── TASK INPUT

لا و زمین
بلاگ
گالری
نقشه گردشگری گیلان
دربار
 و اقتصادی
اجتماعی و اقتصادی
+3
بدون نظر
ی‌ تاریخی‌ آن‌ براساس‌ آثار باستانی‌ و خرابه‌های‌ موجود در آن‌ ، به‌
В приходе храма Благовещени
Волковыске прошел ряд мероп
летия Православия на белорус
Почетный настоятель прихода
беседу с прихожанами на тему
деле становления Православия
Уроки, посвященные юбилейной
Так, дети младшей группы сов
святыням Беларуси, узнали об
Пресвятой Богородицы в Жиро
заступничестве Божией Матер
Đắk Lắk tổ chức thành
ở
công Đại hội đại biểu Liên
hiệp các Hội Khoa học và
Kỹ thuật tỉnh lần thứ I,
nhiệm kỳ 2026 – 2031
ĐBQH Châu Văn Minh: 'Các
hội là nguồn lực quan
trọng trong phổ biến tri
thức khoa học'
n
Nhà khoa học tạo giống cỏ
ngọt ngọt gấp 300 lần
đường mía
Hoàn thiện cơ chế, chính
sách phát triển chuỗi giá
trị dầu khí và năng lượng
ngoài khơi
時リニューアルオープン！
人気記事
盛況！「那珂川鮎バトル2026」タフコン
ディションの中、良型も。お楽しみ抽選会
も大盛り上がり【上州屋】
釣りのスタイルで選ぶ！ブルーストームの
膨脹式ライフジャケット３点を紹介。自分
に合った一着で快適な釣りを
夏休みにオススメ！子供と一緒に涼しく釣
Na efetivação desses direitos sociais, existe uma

────

**WHAT THE EXERCISE ASKS:** Your output should consist only of the lines from the one containing "Hoàn thiện cơ chế, chính" to the end of the records above, each retyped exactly.

**RESPONSE TO THE TASK:**
Hoàn thiện cơ chế, chính
sách phát triển chuỗi giá
trị dầu khí và năng lượng
ngoài khơi
時リニューアルオープン！
人気記事
盛況！「那珂川鮎バトル2026」タフコン
ディションの中、良型も。お楽しみ抽選会
も大盛り上がり【上州屋】
釣りのスタイルで選ぶ！ブルーストームの
膨脹式ライフジャケット３点を紹介。自分
に合った一着で快適な釣りを
夏休みにオススメ！子供と一緒に涼しく釣
Na efetivação desses direitos sociais, existe uma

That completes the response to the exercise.